Lübeck Lupe

Lübeck blüht auf ? Kein Anlass zur Euphorie: Nachhaltige Investitionen brauchen Hebelwirkung

mildner_raimund
Die aktuellen Investitionsplanungen – wenn sie sich denn tatsächlich alle realisieren – sind überaus positiv für die Stadtentwicklung in Lübeck zu bewerten. Daran vermag auch der Hinweis auf die teilweise viel zu langen Vorgeschichten (Haerder, Markt?!) und bisweilen unerquicklichen und unwirtschaftlichen Begleitumstände (Flughafen ?!) nichts zu ändern.

Bei aller möglicherweise aufkommenden Euphorie muss der dauerhafte Effekt für die Wirtschaftsentwicklung dennoch auch differenziert betrachtet werden. Die Auflösung eines Investitionsstaus durch Ersatz- bzw Erneuerungsinvestitionen schafft allein noch keine nachhaltige Entwicklung…Wohnungsbauinvestitionen führen zu verbesserten Lebensverhältnissen, schaffen an anderer Stelle jedoch auch Leerstand. Und auch neue Ferienhäuser sind allein noch kein Garant für die Umwegrentabilität öffentlicher Vorleistungen, wenn nicht effektive Tourismuskonzepte begleitend wirksam werden. Und selbst Handelsinvestitionen sind nur dann wirklich nachhaltig wirksam, wenn insgesamt die Kaufkraft auch dauerhaft in vermehrtem Umfang an die Stadt gebunden werden kann, und nicht nur Verdrängungswettbewerb stattfindet.

Gleichwohl bieten dieser Art von Investitionen viel Arbeit und damit Einkommen für das Handwerk, wenn es u.a. mit Hilfe des Tariftreuegesetzes denn gelingt, die Aufträge auch tatsächlich in der Region zu halten.
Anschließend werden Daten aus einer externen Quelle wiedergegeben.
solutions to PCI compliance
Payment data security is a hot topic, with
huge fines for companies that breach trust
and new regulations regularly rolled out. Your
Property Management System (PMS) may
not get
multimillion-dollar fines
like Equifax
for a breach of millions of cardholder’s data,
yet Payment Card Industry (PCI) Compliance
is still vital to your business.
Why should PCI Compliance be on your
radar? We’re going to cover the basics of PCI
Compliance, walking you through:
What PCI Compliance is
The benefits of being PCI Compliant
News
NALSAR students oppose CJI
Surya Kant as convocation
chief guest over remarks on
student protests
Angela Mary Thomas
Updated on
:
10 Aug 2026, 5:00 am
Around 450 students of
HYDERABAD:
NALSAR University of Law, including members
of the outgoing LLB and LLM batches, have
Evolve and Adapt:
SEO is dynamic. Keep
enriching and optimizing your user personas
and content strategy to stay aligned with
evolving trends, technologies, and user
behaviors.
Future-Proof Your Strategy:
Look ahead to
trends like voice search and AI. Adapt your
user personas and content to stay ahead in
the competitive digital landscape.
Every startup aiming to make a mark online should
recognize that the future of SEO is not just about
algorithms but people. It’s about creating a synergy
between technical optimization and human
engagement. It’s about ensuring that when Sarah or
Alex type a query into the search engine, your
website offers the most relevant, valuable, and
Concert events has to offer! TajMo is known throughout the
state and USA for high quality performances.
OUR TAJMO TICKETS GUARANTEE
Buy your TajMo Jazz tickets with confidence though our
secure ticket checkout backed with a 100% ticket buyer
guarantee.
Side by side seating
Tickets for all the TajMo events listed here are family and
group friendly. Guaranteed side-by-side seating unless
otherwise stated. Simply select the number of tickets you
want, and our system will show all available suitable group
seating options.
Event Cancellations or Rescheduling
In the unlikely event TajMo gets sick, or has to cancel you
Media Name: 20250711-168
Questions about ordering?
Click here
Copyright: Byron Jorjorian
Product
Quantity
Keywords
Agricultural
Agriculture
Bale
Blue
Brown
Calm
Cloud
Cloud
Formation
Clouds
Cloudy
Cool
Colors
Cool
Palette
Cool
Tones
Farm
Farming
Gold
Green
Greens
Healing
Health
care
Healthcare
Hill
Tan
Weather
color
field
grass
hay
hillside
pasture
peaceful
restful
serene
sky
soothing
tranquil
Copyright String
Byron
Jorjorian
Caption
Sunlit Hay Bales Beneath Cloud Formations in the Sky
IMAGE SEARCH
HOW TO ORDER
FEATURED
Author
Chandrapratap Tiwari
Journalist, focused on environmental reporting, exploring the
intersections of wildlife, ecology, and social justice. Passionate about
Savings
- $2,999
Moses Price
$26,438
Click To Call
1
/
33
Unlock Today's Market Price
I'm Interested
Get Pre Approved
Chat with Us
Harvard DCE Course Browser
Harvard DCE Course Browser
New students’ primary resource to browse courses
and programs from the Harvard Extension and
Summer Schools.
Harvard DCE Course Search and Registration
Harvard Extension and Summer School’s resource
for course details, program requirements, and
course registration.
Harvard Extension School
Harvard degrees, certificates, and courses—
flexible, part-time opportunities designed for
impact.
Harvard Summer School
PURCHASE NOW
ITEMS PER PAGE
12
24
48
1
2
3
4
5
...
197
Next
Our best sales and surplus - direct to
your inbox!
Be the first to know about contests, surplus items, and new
Mehr Einkommen in der Region schafft dann mehr allerdings zeitlich begrenzte regionale Binnennachfrage, von der der Handel in Lübeck profitiert.
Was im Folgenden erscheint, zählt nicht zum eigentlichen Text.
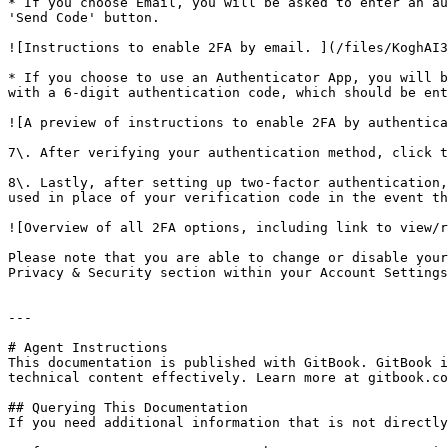
* If you choose Email, you will be asked to enter an au
'Send Code' button.

![Instructions to enable 2FA by email. ](/files/KoghAI3
* If you choose to use an Authenticator App, you will b
with a 6-digit authentication code, which should be ent
![A preview of instructions to enable 2FA by authentica
7\. After verifying your authentication method, click t
8\. Lastly, after setting up two-factor authentication,
used in place of your verification code in the event th
![Overview of all 2FA options, including link to view/r
Please note that you are able to change or disable your
Privacy & Security section within your Account Settings
---

# Agent Instructions

This documentation is published with GitBook. GitBook i
technical content effectively. Learn more at gitbook.co
## Querying This Documentation

If you need additional information that is not directly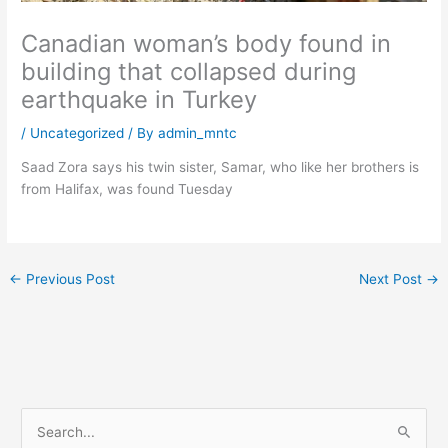
Canadian woman’s body found in
building that collapsed during
earthquake in Turkey
/
Uncategorized
/ By
admin_mntc
Saad Zora says his twin sister, Samar, who like her brothers is
from Halifax, was found Tuesday
←
Previous Post
Next Post
→
S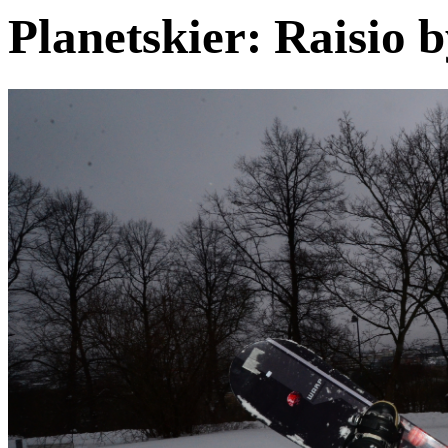
Planetskier: Raisio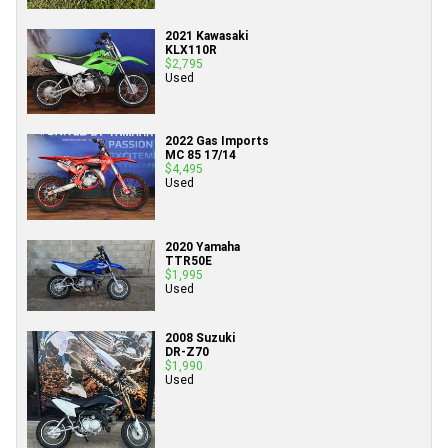
2021 Kawasaki
KLX110R
$2,795
Used
2022 Gas Imports
MC 85 17/14
$4,495
Used
2020 Yamaha
TTR50E
$1,995
Used
2008 Suzuki
DR-Z70
$1,990
Used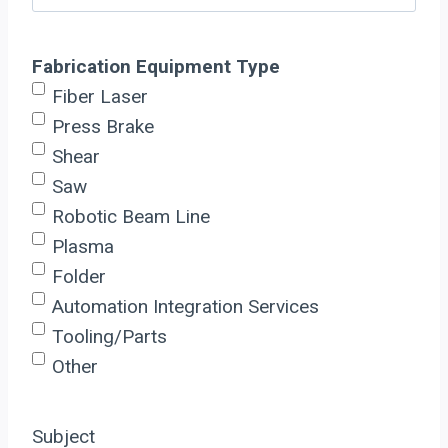
Fabrication Equipment Type
Fiber Laser
Press Brake
Shear
Saw
Robotic Beam Line
Plasma
Folder
Automation Integration Services
Tooling/Parts
Other
Subject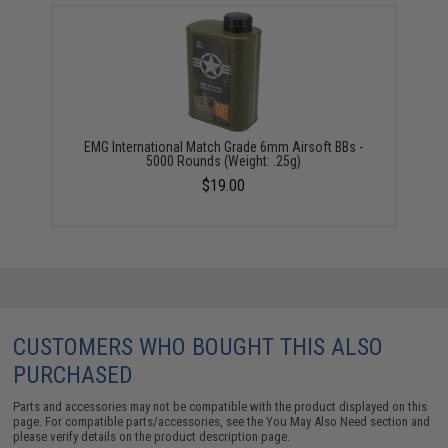
EMG International Match Grade 6mm Airsoft BBs -
5000 Rounds (Weight: .25g)
$19.00
CUSTOMERS WHO BOUGHT THIS ALSO
PURCHASED
Parts and accessories may not be compatible with the product displayed on this
page. For compatible parts/accessories, see the
You May Also Need section
and
please verify details on the product description page.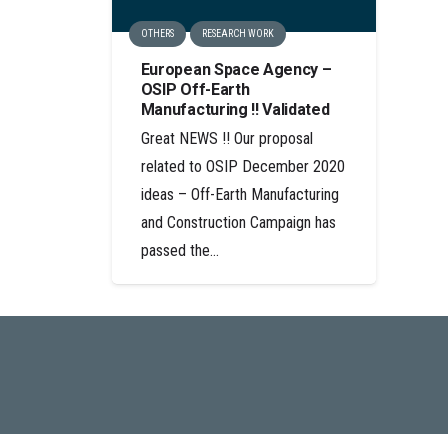
OTHERS
RESEARCH WORK
European Space Agency –
OSIP Off-Earth
Manufacturing !! Validated
Great NEWS !! Our proposal
related to OSIP December 2020
ideas – Off-Earth Manufacturing
and Construction Campaign has
passed the…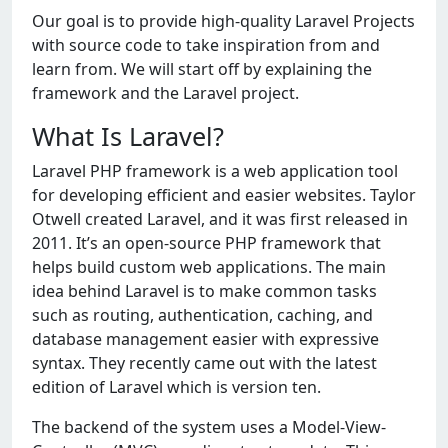
Our goal is to provide high-quality Laravel Projects
with source code to take inspiration from and
learn from. We will start off by explaining the
framework and the Laravel project.
What Is Laravel?
Laravel PHP framework is a web application tool
for developing efficient and easier websites. Taylor
Otwell created Laravel, and it was first released in
2011. It’s an open-source PHP framework that
helps build custom web applications. The main
idea behind Laravel is to make common tasks
such as routing, authentication, caching, and
database management easier with expressive
syntax. They recently came out with the latest
edition of Laravel which is version ten.
The backend of the system uses a Model-View-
Die wirklichen Hebel bei den anstehenden Investitionen liegen jedoch vor allem im Produktions- und Dienstleistungsbereich. Wenn nämlich mit den Betoninvestitionen auch „weiche“ Folgeinvestitionen in neue Produkte und zusätzliche Dienstleistungen geschaffen werden, wie z.B. im Falle Dräger, oder bei neu angesiedelten Firmen im Hochschulstadtteil oder durch den Ausbau des Skandinavienkais.
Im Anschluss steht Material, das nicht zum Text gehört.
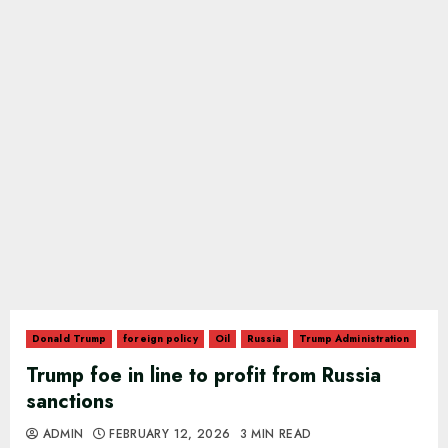
Donald Trump
foreign policy
Oil
Russia
Trump Administration
Trump foe in line to profit from Russia
sanctions
ADMIN
FEBRUARY 12, 2026
3 MIN READ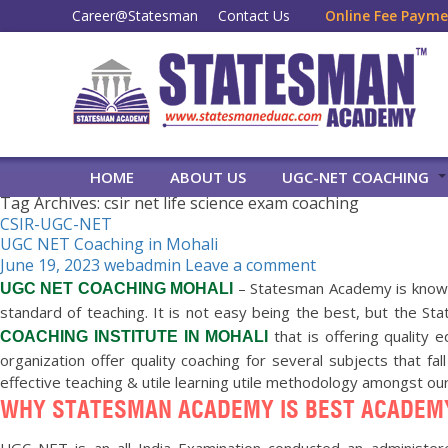
Career@Statesman
Contact Us
Online Fee Paym
HOME
ABOUT US
UGC-NET COACHING
Tag Archives: csir net life science exam coaching
CSIR-UGC-NET
UGC NET Coaching in Mohali
June 19, 2023
webadmin
Leave a comment
– Statesman Academy is know
UGC NET COACHING MOHALI
standard of teaching. It is not easy being the best, but the 
that is offering quality 
COACHING INSTITUTE IN MOHALI
organization offer quality coaching for several subjects that fa
effective teaching & utile learning utile methodology amongst ou
WHY STATESMAN ACADEMY IS BEST ACADEMY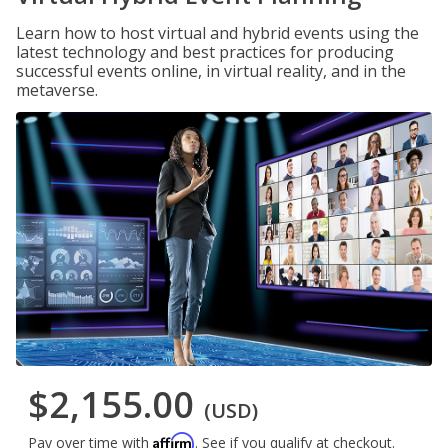
Learn how to host virtual and hybrid events using the
latest technology and best practices for producing
successful events online, in virtual reality, and in the
metaverse.
$2,155.00
(USD)
Affirm
Pay over time with
. See if you qualify at checkout.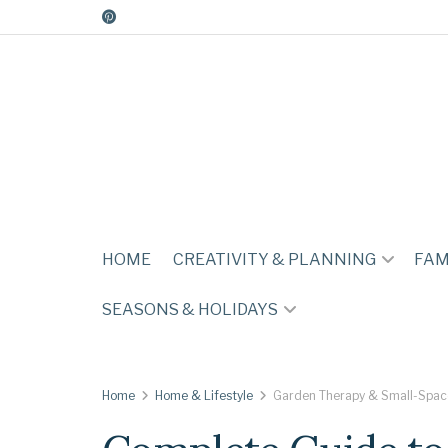
HOME
CREATIVITY & PLANNING
FAM
SEASONS & HOLIDAYS
Home
Home & Lifestyle
Garden Therapy & Small-Spac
Dies macht allerdings auch deutlich: Bauinvestitionen sind zwar unverzichtbare Voraussetzung – notwendige Bedingung – für wirtschaftliche Entwicklung, sind aber als 1xInvestitionen selbst nicht dauerhaft wirksam. Auf ihre intelligente Nutzung kommt es an, um vor allem nachhaltige Erfolge auf dem Arbeitsmarkt zu erzielen – dies bildet erst die hinreichende Erfolgsbedingung. Und hier muss die Dynamik in Lübeck erst noch entwickelt werden, wie das aktuelle Städteranking gezeigt hat – im Zweifelsfall die schwierigere und bislang unbewältigte Aufgabe, für die es in der Stadtführung zusätzlicher Kompetenz aus der Wirtschaft bedarf. Lassen wir also einstweilen die Kirche im Dorf, freuen uns über rege Bauinvestitionen und nehmen diese zum Anlass, darüber hinaus die arbeitsplatzschaffenden Investitionen auch wirklich umzusetzen. Konzepte hierfür sind allerdings sowohl beim Bürgermeister als auch der Bürgerschaftsmehrheit nicht erkennbar.

Wirtschaftsentwicklung ist eben parteilos und braucht intelligente Lösungen. Unabhängigkeit und Kompetenz eines neuen Bürgermeisters sind die besseren Voraussetzungen.